Sensex drops 800 points, ₹ 4 lakh crore wiped out. Why did the markets crash today?


Investors lost more than 4 crore lakh today as the Indian markets fell sharply. The increase in coronavirus cases at home and abroad affected investor confidence. The broader NSE Nifty 50 Index fell roughly 2.5% to 11,222, while the benchmark S&P BSE Sensex Index sank more than 800 points to 38,034. Global markets fell as some European countries such as Denmark, Greece and Spain imposed restrictions on activity due to the increase in COVID-19 cases, which threatened to halt the recovery.

The Nifty banking index, which tracks both state lenders and the private sector, fell for the third straight session to end 3.3% lower. Among Sensex stocks, IndusInd Bank was the biggest loser, plummeting more than 8%, while Maruti, M&M, ICICI Bank, Tata Steel and Bharti Airtel fell between 5% and 6%.

Analysts say global market sentiment took a hit as the resurgence of coronavirus infections in Europe dampened hopes for a rapid global economic recovery. The fading hopes of US fiscal stimulus hopes also weighed. Hong Kong-listed shares of Standard Chartered and HSBC fell today, following reports that they allegedly moved large sums of suspicious funds.

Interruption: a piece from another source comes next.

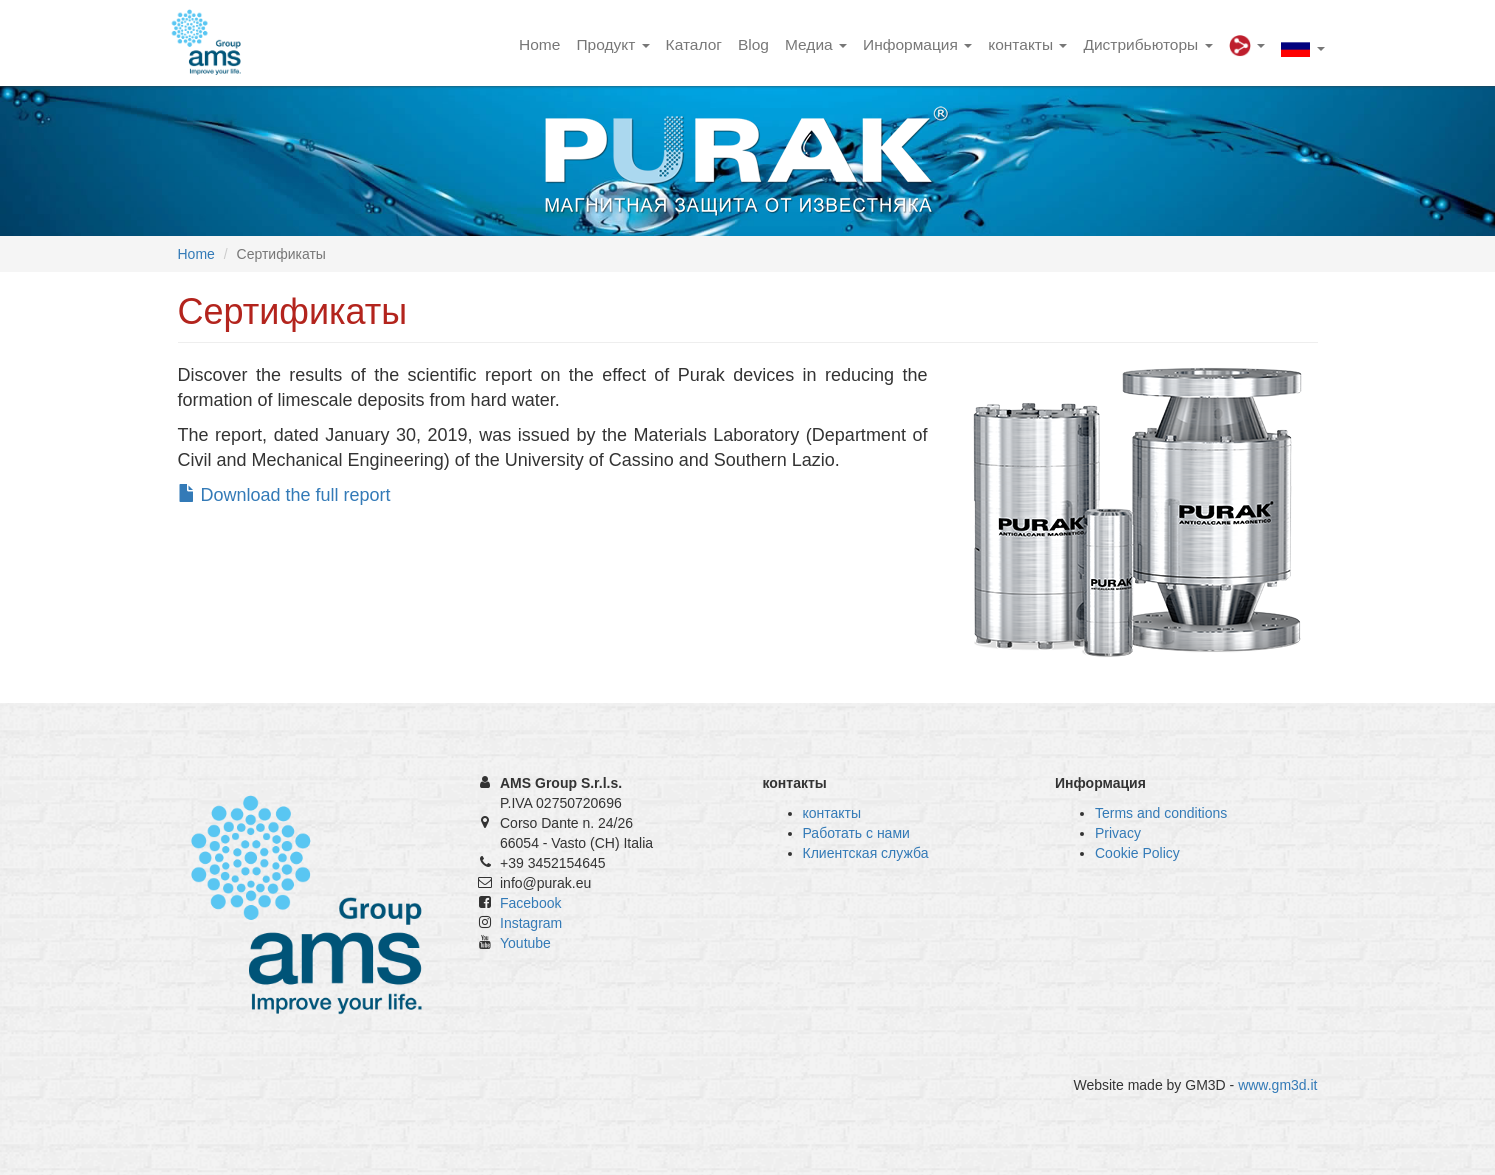 This screenshot has height=1175, width=1495. Describe the element at coordinates (694, 44) in the screenshot. I see `Каталог` at that location. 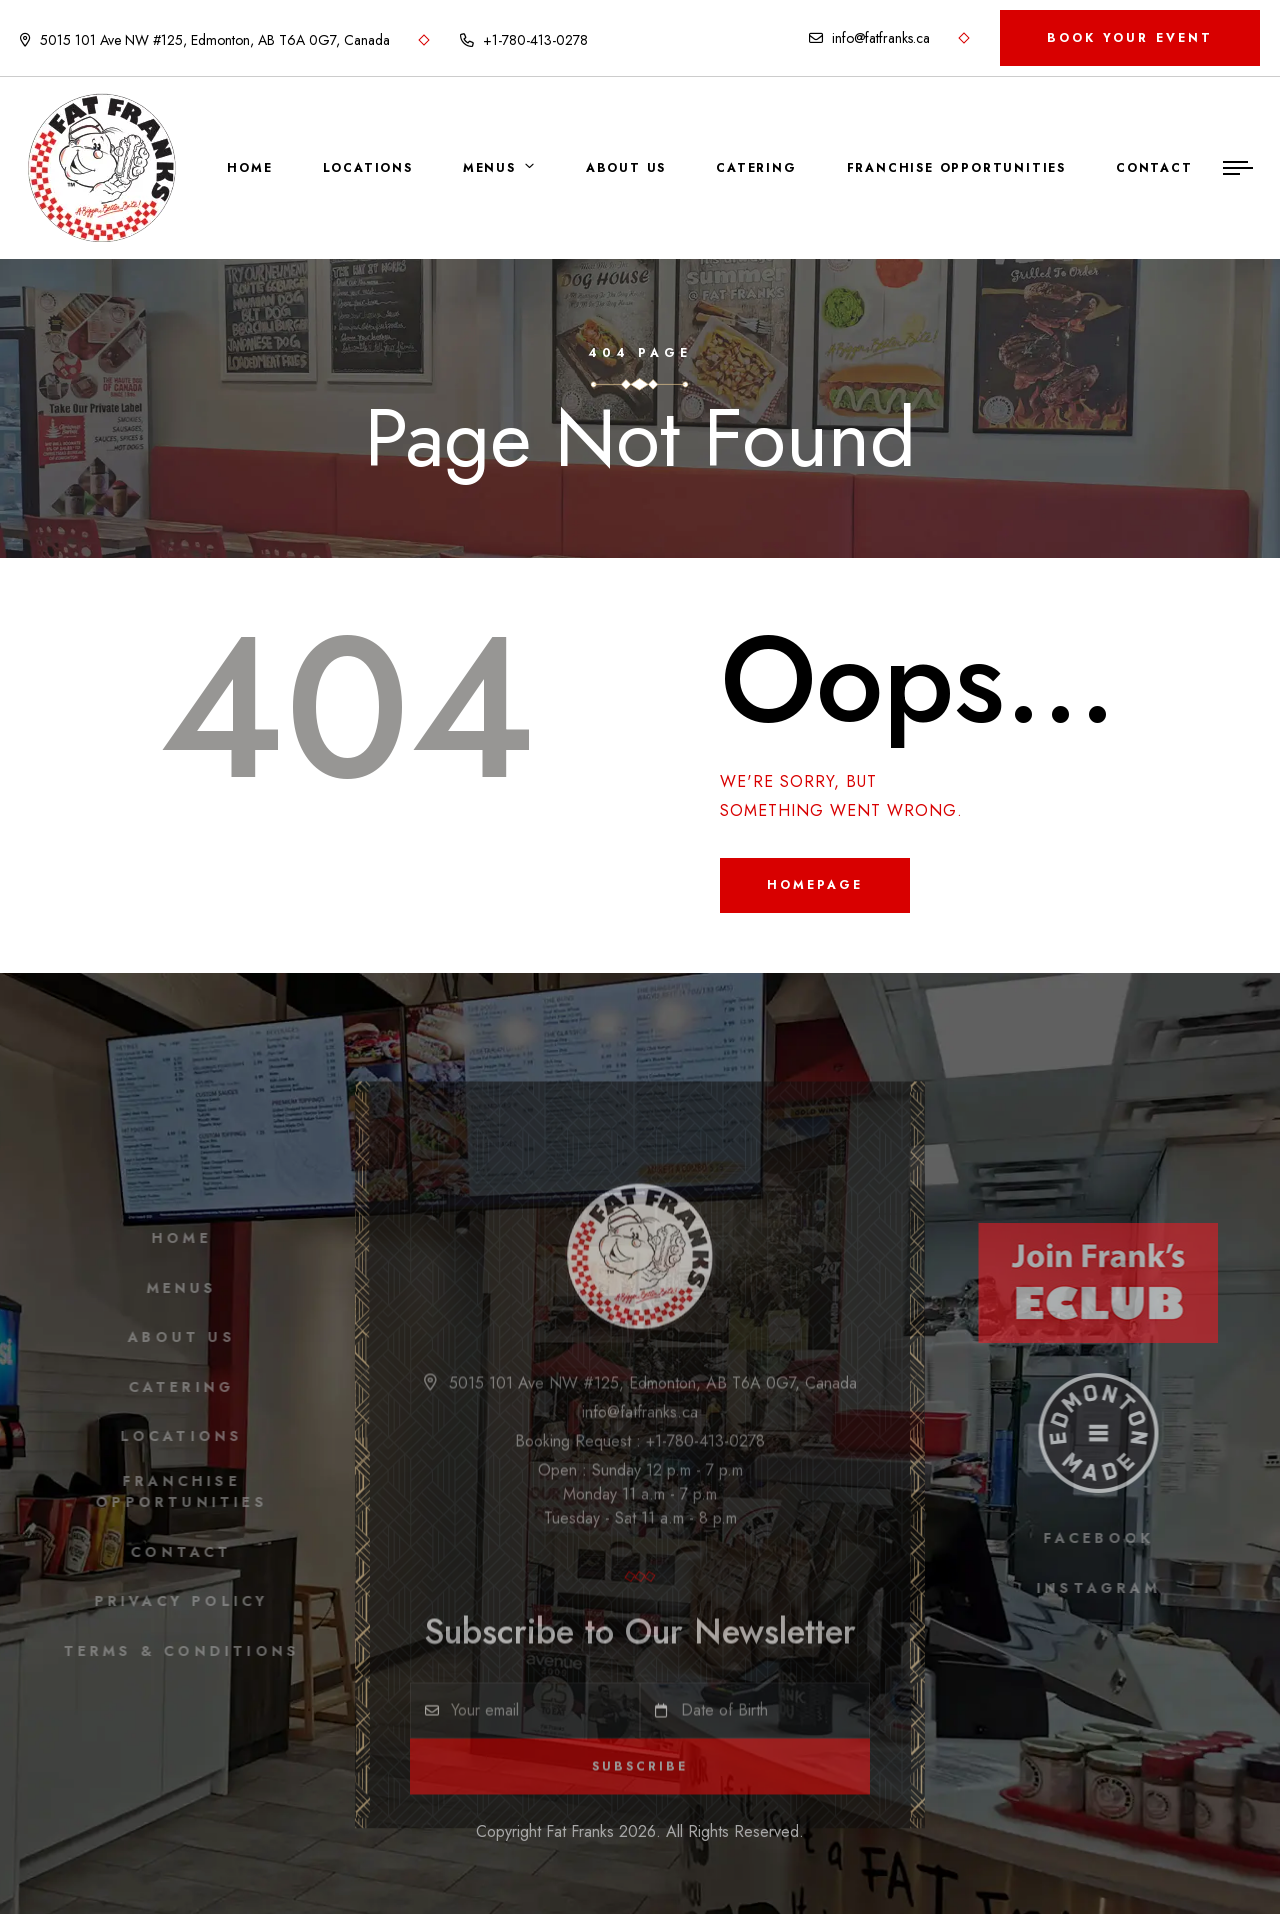 This screenshot has height=1914, width=1280. What do you see at coordinates (175, 1651) in the screenshot?
I see `Terms & Conditions` at bounding box center [175, 1651].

Here are some of the key triggers for today’s steep decline, according to analysts:

1) “Benchmark Indian equities ended the first day of the week with deep cuts, in line with soft global sentiments. Nifty fell almost one way after 12:15 pm after European markets open with deep cuts, “said Deepak Jasani. Head of Retail Research, HDFC Securities.

“Traders were quick to undo their long positions fearing further weakness. Volumes on the NSE were above the recent average.”

2) “Markets have broken support at 11300 on a closing basis and this is definitely an alarming situation. We could fall to levels at 10950-11000 as today’s drop has been fierce and supported by good volumes. Resistance at The upside is at 11550-11600. Until then, the markets look weak, “said Manish Hathiramani, technical analyst and property index trader at Deen Dayal Investments.

3) “We believe that the growing COVID-19 cases combined with the correction in the US markets spooked investors and could deteriorate further if Nifty falls below 11,200. The next major support would approach the zone of 10,800. As we are in the expiration week, traders need to be more cautious and we suggest preferring hedged positions. Investors, on the other hand, should seize this drop as an opportunity and gradually accumulate quality stocks, “said Ajit Mishra, Vice President of Research at Religare Broking.

4) “India’s benchmark indices succumbed to earnings reserve in the second half of the trading day and closed down more than 2%. It was in sync with global signals turning negative following a rise in stocks. infections in several countries, including Europe. Additional restrictions were being considered in Europe following a surge in infections. With high valuations and concerns that earnings do not justify such valuations in the short term, markets may trade uncertainly for the moment. Be cautious, “said Vinod Nair, director of research for Geojit Financial Services.